Ellison’s Grand Plan for AC 35

Although precise plans for the 35th America’s Cup are far from being set in stone, Larry Ellison, backer of the current defending champion Oracle Team USA, has revealed his grand vision for the next Cup competition and the battery of preliminary races that will lead up to it.
In today’s San Francisco Chronicle, reporter Julian Guthrie (author of the best-selling Ellison profile The Billionaire and the Mechanic) laid out the three-year chronology of the new plan. Currently, it does not name San Francisco as the ultimate AC 35 battleground. However, negotiations toward that end are ongoing.
Building on his AC 34 goal of making high-end yacht racing appealing to millions of non-sailing sports fans around the world (in addition to sailors of all stripes), Ellison proposes a series of AC45 competitions beginning next year, staged in every country that fields a team — 10 or more destinations. The top two teams from both the Atlantic and Pacific divisions would compete in division championships in the spring of 2017, potentially in Rome and Shanghai (respectively).
That summer, division champs would race in AC60s — the new America’s Cup cat class — in the Louis Vuitton Cup in Honolulu. The America’s Cup finals would follow in the same venue.
Why Honolulu? Again, negotiations are ongoing with the City of San Francisco and perhaps also Newport, RI. But Ellison has long had a strong affinity for Hawaii, evidenced by the fact that he bought the island of Lanai in 2012 for $300 million.
While we applaud the plan as being more creative and inclusive (in terms of multiple race venues) than ever before, two questions immediately come to mind: 1) If the AC45 finals will happen in the spring of 2017, only then deciding contenders for the LVC that same summer, how will potential contenders know whether (and when) to build an AC60? 2) If San Francisco’s typical summer winds were sometimes too strong for AC72s, won’t Hawaii’s equally strong breezes be too much for AC60s?

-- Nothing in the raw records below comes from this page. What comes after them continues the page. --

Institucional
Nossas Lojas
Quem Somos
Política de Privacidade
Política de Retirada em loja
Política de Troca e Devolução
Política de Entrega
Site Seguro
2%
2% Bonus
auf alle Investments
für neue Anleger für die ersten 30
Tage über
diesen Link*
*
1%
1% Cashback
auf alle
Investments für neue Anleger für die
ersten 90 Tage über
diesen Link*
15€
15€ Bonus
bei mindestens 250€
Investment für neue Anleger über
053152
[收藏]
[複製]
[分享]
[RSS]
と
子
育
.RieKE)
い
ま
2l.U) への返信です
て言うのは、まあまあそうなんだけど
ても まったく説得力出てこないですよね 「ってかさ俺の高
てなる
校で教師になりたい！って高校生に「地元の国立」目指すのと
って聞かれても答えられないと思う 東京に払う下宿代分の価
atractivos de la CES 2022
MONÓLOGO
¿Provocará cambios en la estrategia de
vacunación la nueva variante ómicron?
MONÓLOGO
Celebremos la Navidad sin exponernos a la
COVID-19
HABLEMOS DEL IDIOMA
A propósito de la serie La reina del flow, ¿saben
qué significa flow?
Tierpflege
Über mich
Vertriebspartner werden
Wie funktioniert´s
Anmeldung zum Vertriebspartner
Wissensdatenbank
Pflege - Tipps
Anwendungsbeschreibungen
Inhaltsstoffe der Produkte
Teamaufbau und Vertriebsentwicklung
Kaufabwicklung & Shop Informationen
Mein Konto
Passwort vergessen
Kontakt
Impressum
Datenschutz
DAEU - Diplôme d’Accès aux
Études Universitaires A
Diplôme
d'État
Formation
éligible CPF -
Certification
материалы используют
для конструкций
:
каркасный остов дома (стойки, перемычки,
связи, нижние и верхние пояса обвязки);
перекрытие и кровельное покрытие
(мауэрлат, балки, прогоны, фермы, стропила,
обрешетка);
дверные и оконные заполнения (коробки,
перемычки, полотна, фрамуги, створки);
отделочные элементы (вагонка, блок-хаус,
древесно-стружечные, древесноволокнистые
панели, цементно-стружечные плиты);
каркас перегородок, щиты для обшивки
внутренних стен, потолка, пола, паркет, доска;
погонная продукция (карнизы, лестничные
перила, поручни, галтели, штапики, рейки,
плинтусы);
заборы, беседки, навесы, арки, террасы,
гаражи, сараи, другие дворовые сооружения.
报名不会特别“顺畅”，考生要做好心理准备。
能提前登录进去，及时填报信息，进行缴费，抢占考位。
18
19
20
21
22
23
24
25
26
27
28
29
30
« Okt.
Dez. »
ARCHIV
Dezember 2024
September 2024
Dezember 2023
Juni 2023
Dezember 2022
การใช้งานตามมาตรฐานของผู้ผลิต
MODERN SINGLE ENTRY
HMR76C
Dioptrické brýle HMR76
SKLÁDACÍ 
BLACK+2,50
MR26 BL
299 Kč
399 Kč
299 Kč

In any case, we wish Ellison the best of luck in pulling off this ambitious game plan, and realizing his ultimate goal of making sailboat racing popular with mainstream audiences. He told Guthrie, "We want to create a 21st-century sports business that will support sailing professionals and their families. Businesses that don’t make money are not sustainable. Sports that don’t make money are just hobbies for rich guys." He certainly ought to know.